Ist es nicht wahrscheinlich, daß Basisdemokratie (im Sinne von "jeder darf zu jeder Entscheidung mitbestimmen") ab einer gewissen Größenordnung nicht mehr funktionieren kann? (Ob sie darunter funktioniert, können wir hier dahingestellt sein lassen.)
Mit der Zahl an einer Organisation beteiligter Menschen steigt sowohl die Anzahl der zu entscheidenden Fragen als auch die durchschnittliche Anzahl der Menschen, die sich zu jeder Entscheidung äußern möchten bzw. müssen.
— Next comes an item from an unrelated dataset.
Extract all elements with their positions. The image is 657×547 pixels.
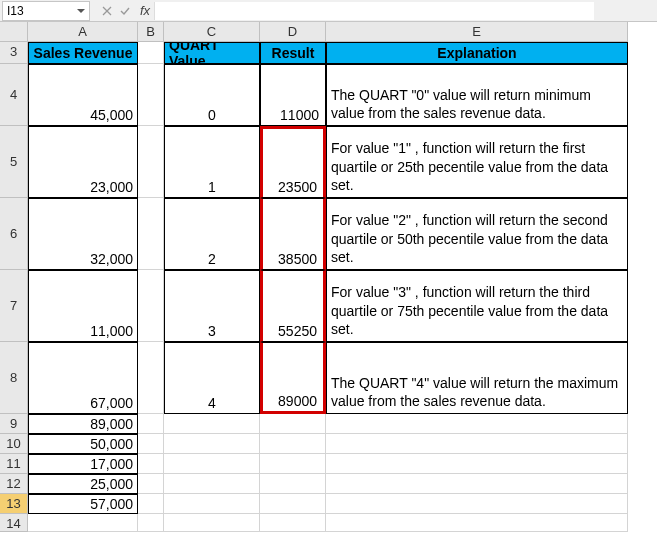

Damit steigt sowohl die Anzahl als auch die durchschnittliche Länge von Diskussionen. Irgendwann wird für jeden Beteiligten eine individuell unterschiedliche Grenze erreicht, über die hinaus er nicht mehr Zeit in Diskussionen und Entscheidungsfindung investieren will. (Denn dies ist ja nur der administrative Überbau, nicht der eigentliche Zweck.) Folge: Man nimmt an der Entscheidungsfindung gar nicht mehr teil oder trifft halb- oder uninformierte Entscheidungen, weil man zwar noch seine Stimme abgibt, aber die Diskussion nicht mehr verfolgt.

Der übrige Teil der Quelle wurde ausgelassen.